Everything was going ok until noon. I was just about to clock out for lunch when my Lead asked me to step into the supervisors office with her. They asked me to close the door. Oh no. This cannot be good. Turns out, it wasn’t.
Apparently, I had royally, completely, and in ALL ways screwed up a claims stack so much, they couldn’t even make heads or tails of it. You must understand that my department head is NOT the most patient and understanding person. She’s actually kinda mean. What I’ve discovered is that she’s actually got that reputation throughout the company. The way she was talking to me, it took everything I had not to cry, and even then, I teared up. It was AWFUL. She’s like, “This CAN’T HAPPEN AGAIN.” What I realized at some point during this reprimand, is that it really wasn’t my fault. My lead had trained me to do things a certain way, but she DIDN’T tell me about the major exception the rule, and that batch of claims was FULL of them. I couldn’t exactly say, “It’s HER fault.” though, with her standing right there. She’d probably just deny it anyway. So I just said that I didn’t know it was supposed to be done that way, which was not well received.
THEN, she got onto me for having too many loose staples on my desk! GIVE ME A FREAKING BREAK!! We have to pull all of the staples out of the claims (and there are hundreds and hundreds of them we go through every day), so that they can go through the commercial scanner. Well, I just wait until they’re all done before sweeping them off my desk. This is, apparently, not cool with her at all. What-the freak-ever!

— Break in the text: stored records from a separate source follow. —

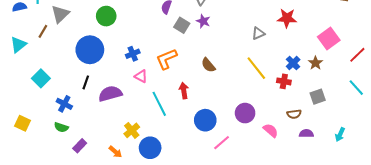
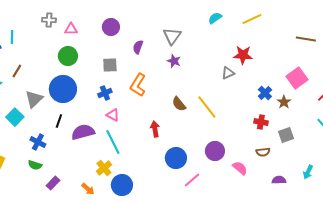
gray triangle: (60, 14) -> (34, 99), moved
green circle: (106, 16) -> (68, 56), moved
red star: (287, 18) -> (243, 55), moved
gray square: (182, 25) -> (110, 65), moved, turned -35
orange L-shape: (166, 59) -> (138, 85), moved, turned -35
blue cross: (293, 63) -> (265, 93), moved
yellow line: (256, 68) -> (207, 107), moved
red cross: (284, 81) -> (261, 122), moved
cyan line: (159, 104) -> (113, 142), moved
purple semicircle: (306, 133) -> (279, 180), moved

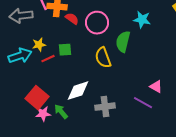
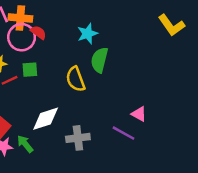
cyan star: (142, 20) -> (88, 34), moved, turned -30
pink circle: (97, 23) -> (22, 37), moved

After I was finally released to go to lunch, I went outside and tried to find an isolated spot to cry. It was really that bad. I had managed to pull myself together when 2 of my coworkers came up to me (smoke break). They were SO GREAT!! They both told me that she’d made THEM cry before, and not to take it too personally. They’d screwed up royally too. But, I’m like, “Yeah, but in your probationary period??” Chelsea said, “I did”. She’d cried too. They both reassured me that Loeta had never fired anyone (during they’re 3-5 years there) during the first 90 days. This other woman had been listening to what happened to me, and she looked at me and said, “Oh yeah she has.” SHUT THE F*** UP! I wanted to scream. How mean was THAT??!!
The rest of the day went off pretty much without a hitch, thank God. But that morning was enough to put a dark gray cloud over the entire day.
Now the pressure’s really on for Monday. I’ve been reduced to having my work immediately checked by my lead before turning it in. How humiliating!! I feel like the stupidest, most incompetent person in the world!